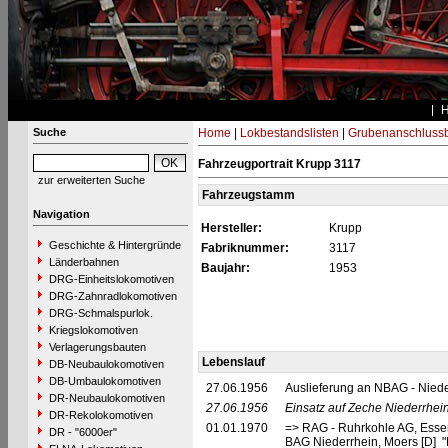
Suche
Home
|
Lokbestandslisten
|
Grubenanschluss
Fahrzeugportrait Krupp 3117
zur erweiterten Suche
Fahrzeugstamm
Navigation
Hersteller:
Krupp
Geschichte & Hintergründe
Fabriknummer:
3117
Länderbahnen
Baujahr:
1953
DRG-Einheitslokomotiven
DRG-Zahnradlokomotiven
DRG-Schmalspurlok.
Kriegslokomotiven
Verlagerungsbauten
Lebenslauf
DB-Neubaulokomotiven
DB-Umbaulokomotiven
27.06.1956
Auslieferung an NBAG - Nied
DR-Neubaulokomotiven
27.06.1956
Einsatz auf Zeche Niederrhein 
DR-Rekolokomotiven
01.01.1970
=> RAG - Ruhrkohle AG, Esse
DR - "6000er"
BAG Niederrhein, Moers [D] "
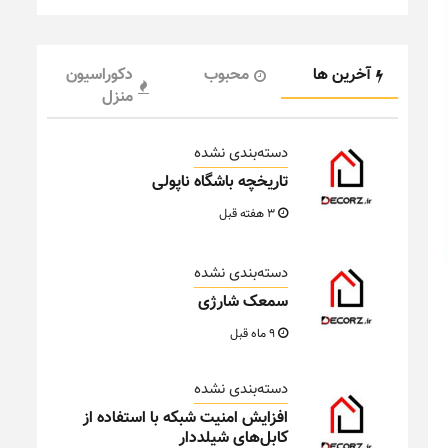
آخرین ها
محبوب
دکوراسیون
منزل
دسته‌بندی نشده
تاریخچه باشگاه ناپولی
3 هفته قبل
دسته‌بندی نشده
سمعک شارژی
9 ماه قبل
دسته‌بندی نشده
افزایش امنیت شبکه با استفاده از
کابل‌های شیلددار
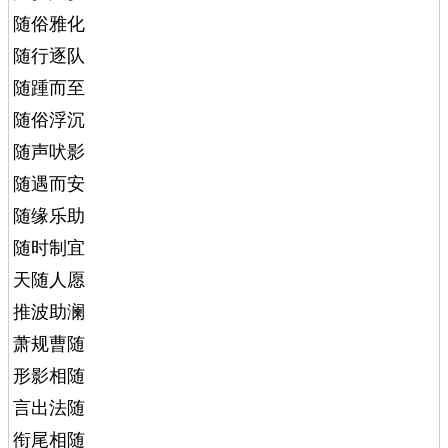
随俗雅化
随行逐队
随踵而至
随俗浮沉
随声吠影
随遇而安
随缘乐助
随时制宜
天随人愿
推波助澜
萧规曹随
形影相随
言出法随
衔尾相随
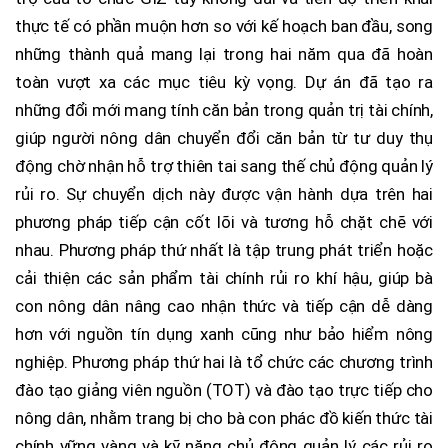
thực tế có phần muộn hơn so với kế hoạch ban đầu, song
những thành quả mang lại trong hai năm qua đã hoàn
toàn vượt xa các mục tiêu kỳ vọng. Dự án đã tạo ra
những đổi mới mang tính căn bản trong quản trị tài chính,
giúp người nông dân chuyển đổi căn bản từ tư duy thụ
động chờ nhận hỗ trợ thiên tai sang thế chủ động quản lý
rủi ro. Sự chuyển dịch này được vận hành dựa trên hai
phương pháp tiếp cận cốt lõi và tương hỗ chặt chẽ với
nhau. Phương pháp thứ nhất là tập trung phát triển hoặc
cải thiện các sản phẩm tài chính rủi ro khí hậu, giúp bà
con nông dân nâng cao nhận thức và tiếp cận dễ dàng
hơn với nguồn tín dụng xanh cũng như bảo hiểm nông
nghiệp. Phương pháp thứ hai là tổ chức các chương trình
đào tạo giảng viên nguồn (TOT) và đào tạo trực tiếp cho
nông dân, nhằm trang bị cho bà con phác đồ kiến thức tài
chính vững vàng và kỹ năng chủ động quản lý các rủi ro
= = =
> _Task goal_
An exact copy is required of each line from the one containing "những đổi mới" through the last line of the material, and of no other line.

> _Task solution_
những đổi mới mang tính căn bản trong quản trị tài chính,
giúp người nông dân chuyển đổi căn bản từ tư duy thụ
động chờ nhận hỗ trợ thiên tai sang thế chủ động quản lý
rủi ro. Sự chuyển dịch này được vận hành dựa trên hai
phương pháp tiếp cận cốt lõi và tương hỗ chặt chẽ với
nhau. Phương pháp thứ nhất là tập trung phát triển hoặc
cải thiện các sản phẩm tài chính rủi ro khí hậu, giúp bà
con nông dân nâng cao nhận thức và tiếp cận dễ dàng
hơn với nguồn tín dụng xanh cũng như bảo hiểm nông
nghiệp. Phương pháp thứ hai là tổ chức các chương trình
đào tạo giảng viên nguồn (TOT) và đào tạo trực tiếp cho
nông dân, nhằm trang bị cho bà con phác đồ kiến thức tài
chính vững vàng và kỹ năng chủ động quản lý các rủi ro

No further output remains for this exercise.